GIVEN RECORDS –

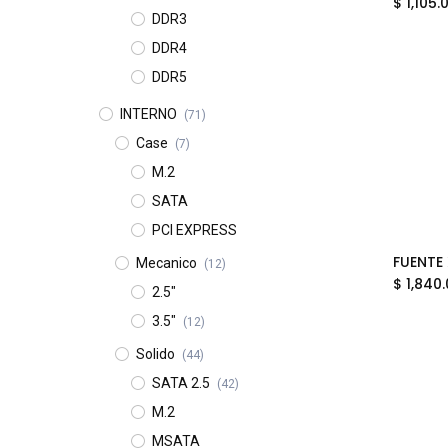
$
1,105.
DDR3
DDR4
DDR5
INTERNO
(71)
Case
(7)
M.2
SATA
PCI EXPRESS
Mecanico
(12)
$
1,840
2.5"
3.5"
(12)
Solido
(44)
SATA 2.5
(42)
M.2
MSATA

TASK REQUIREMENTS – Could you print all the entries exactly as they stand, with the pictures left out?

RESPONSE BOX –
$
1,105.
DDR3
DDR4
DDR5
INTERNO
(71)
Case
(7)
M.2
SATA
PCI EXPRESS
Mecanico
(12)
$
1,840
2.5"
3.5"
(12)
Solido
(44)
SATA 2.5
(42)
M.2
MSATA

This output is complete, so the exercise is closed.